D’abord, sommes-nous d’accord sur le rôle de la Constitution ? Pour moi, la Constitution détermine la forme de gouvernement d’un pays. Cependant, cela ne doit pas seulement se limiter à l’organisation de la Nation comprise comme l’ensemble des personnes vivantes, il faut voir au-delà et comprendre aussi les relations entre les vivants et les générations qui suivront, y compris dans le domaine financier.

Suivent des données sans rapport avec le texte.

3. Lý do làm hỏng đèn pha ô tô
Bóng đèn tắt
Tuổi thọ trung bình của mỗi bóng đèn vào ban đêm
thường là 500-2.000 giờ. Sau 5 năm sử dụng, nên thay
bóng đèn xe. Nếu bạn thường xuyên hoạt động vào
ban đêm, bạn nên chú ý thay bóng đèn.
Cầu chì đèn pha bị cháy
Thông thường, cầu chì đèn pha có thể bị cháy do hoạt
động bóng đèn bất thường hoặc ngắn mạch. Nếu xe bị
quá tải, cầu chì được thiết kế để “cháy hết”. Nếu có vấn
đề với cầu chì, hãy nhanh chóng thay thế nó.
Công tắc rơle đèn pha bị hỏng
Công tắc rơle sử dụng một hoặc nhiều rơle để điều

Or j’ai eu le sentiment, en écoutant les avis qui ont été données sur mes différents amendements, qu’il était quasi indécent d’oser proposer de parler de finances dans la Constitution, ce monument si précieux, si sacré qu’il est tenu fermé à nos humbles calculs d’épiciers et ne saurait s’ouvrir que pour l’art des juristes ! J’ai d’ailleurs beaucoup de respect pour eux, mais, pour que les juristes vivent, il faut tout de même que la Nation puisse produire des fruits, et que les fruits du travail de la Nation puissent être prélevés et qu’ensuite ils puissent être dépensés !
Voilà pourquoi, madame le garde des sceaux, monsieur le secrétaire d’État, monsieur le rapporteur, parler de finances publiques dans la Constitution n’est pas incongru du tout !

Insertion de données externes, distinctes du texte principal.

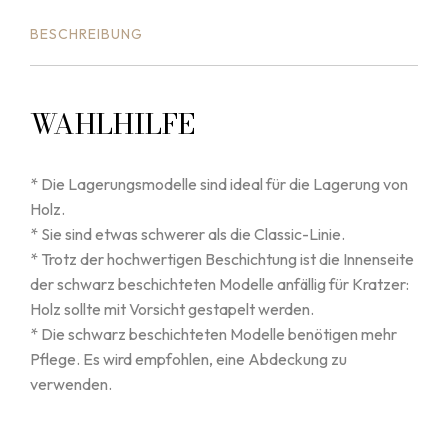
BESCHREIBUNG
WAHLHILFE
* Die Lagerungsmodelle sind ideal für die Lagerung von
Holz.
* Sie sind etwas schwerer als die Classic-Linie.
* Trotz der hochwertigen Beschichtung ist die Innenseite
der schwarz beschichteten Modelle anfällig für Kratzer:
Holz sollte mit Vorsicht gestapelt werden.
* Die schwarz beschichteten Modelle benötigen mehr
Pflege. Es wird empfohlen, eine Abdeckung zu
verwenden.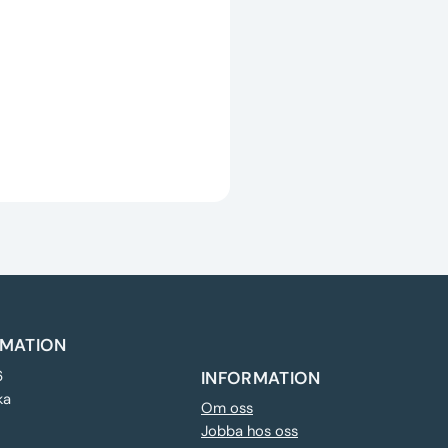
MATION
6
INFORMATION
ka
Om oss
Jobba hos oss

Le préambule de la Constitution de 1958 lui-même ne le rappelle-t-il pas, en se référant à la Déclaration des droits de l’homme et du citoyen ?Vous connaissez tous son article XIV, et pour cause, dans un pays qui prélève autant…Il convient de le rappeler maintenant : « Tous les Citoyens ont le droit de constater, par eux-mêmes ou par leurs Représentants, la nécessité de la contribution publique, de la consentir librement, d’en suivre l’emploi et d’en déterminer la quotité, l’assiette, le recouvrement et la durée. ».

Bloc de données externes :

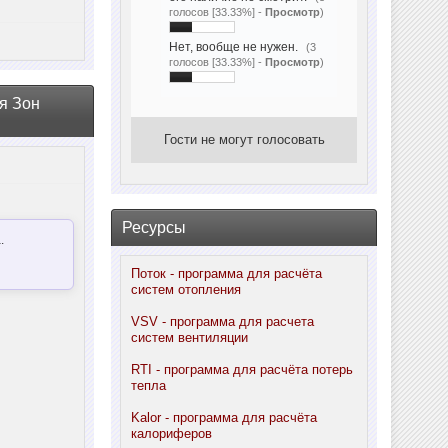
голосов [33.33%] -
Просмотр
)
Нет, вообще не нужен.
(3
голосов [33.33%] -
Просмотр
)
я Зон
Гости не могут голосовать
Ресурсы
.
Поток - программа для расчёта
систем отопления
VSV - программа для расчета
систем вентиляции
RTI - программа для расчёта потерь
тепла
Kalor - программа для расчёта
калориферов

On me répond que mes amendements sont sympathiques, mais qu’ils trouveraient mieux leur place dans un autre texte, notamment organique… Qu’à cela ne tienne, je défendrai des amendements qui renvoient à la loi organique pour l’application des dispositions de principe que je propose.
Madame le garde des sceaux, monsieur le secrétaire d’État, mes chers collègues, la démocratie est en péril non pas seulement quand les représentants se comportent mal, mais aussi lorsque les représentants ont les yeux rivés sur l’immédiat et qu’ils sont aveugles au moyen terme et, surtout, au long terme.
Je veux parler ce soir au nom de ceux qui viennent de naître et qui n’ont pas à ce jour le droit de vote. Je veux parler, en cet instant, au nom de ceux qui vont naître, dont les intérêts doivent être préservés et dont les conditions de vie dépendent directement des décisions que nous prenons en leur nom, parfois en les oubliant !
Il faut que leur parole soit entendue ! Finalement, là encore, la solidarité entre les générations vous est rappelée en permanence. Ne lit-on pas, dans le préambule de la Constitution de 1946, lui aussi repris par le préambule de la Constitution de 1958, que la Nation « assure à l’individu et à la famille les conditions nécessaires à leur développement » ? Et cela va bien au-delà des seuls votants !
Si je continue de lire ce préambule, je vois, dans le même ordre d’idée, que la Nation « garantit à tous, notamment à l’enfant […], la sécurité matérielle », qu’elle proclame « la solidarité et l’égalité de tous les Français devant les charges qui résultent des calamités nationales. ». Vous voyez bien que figurent déjà dans notre texte constitutionnel ces conditions matérielles sur lesquelles vous semblez hésiter.